(Saved data entries)
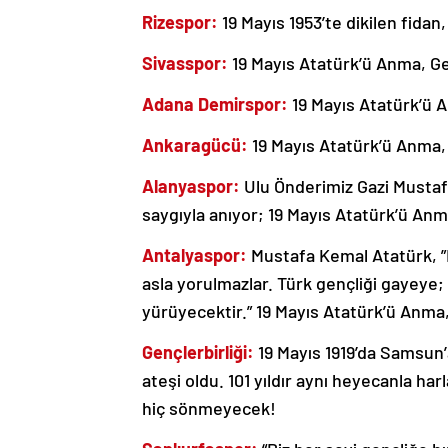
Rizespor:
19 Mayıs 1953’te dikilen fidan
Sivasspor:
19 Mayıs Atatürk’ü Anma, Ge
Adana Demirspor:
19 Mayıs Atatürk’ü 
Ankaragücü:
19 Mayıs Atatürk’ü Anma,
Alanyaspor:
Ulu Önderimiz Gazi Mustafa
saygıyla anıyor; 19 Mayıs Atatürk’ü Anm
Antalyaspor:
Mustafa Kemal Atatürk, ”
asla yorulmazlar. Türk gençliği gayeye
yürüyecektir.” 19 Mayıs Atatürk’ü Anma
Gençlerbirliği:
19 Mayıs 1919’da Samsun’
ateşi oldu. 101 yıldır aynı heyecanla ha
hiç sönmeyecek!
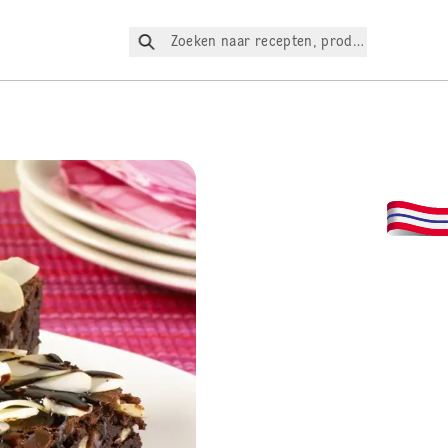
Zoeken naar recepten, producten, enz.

---

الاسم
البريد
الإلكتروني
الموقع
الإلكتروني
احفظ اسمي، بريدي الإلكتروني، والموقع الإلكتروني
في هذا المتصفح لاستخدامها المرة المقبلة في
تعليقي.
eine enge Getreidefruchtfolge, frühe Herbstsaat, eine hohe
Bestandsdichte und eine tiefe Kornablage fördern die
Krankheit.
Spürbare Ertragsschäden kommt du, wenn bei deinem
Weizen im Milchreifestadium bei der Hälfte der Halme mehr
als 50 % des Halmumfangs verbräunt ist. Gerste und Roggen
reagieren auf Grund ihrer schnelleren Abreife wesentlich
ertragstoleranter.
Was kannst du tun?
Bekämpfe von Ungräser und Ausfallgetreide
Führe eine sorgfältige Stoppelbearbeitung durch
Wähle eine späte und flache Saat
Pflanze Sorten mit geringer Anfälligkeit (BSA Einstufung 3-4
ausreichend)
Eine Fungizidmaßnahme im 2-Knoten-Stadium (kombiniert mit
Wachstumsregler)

* _AIM OF THE EXERCISE_: After reading the entries above, state the number of lines that contain the word "Mayıs", adding nothing else.

* _EXERCISE RESULT_: 7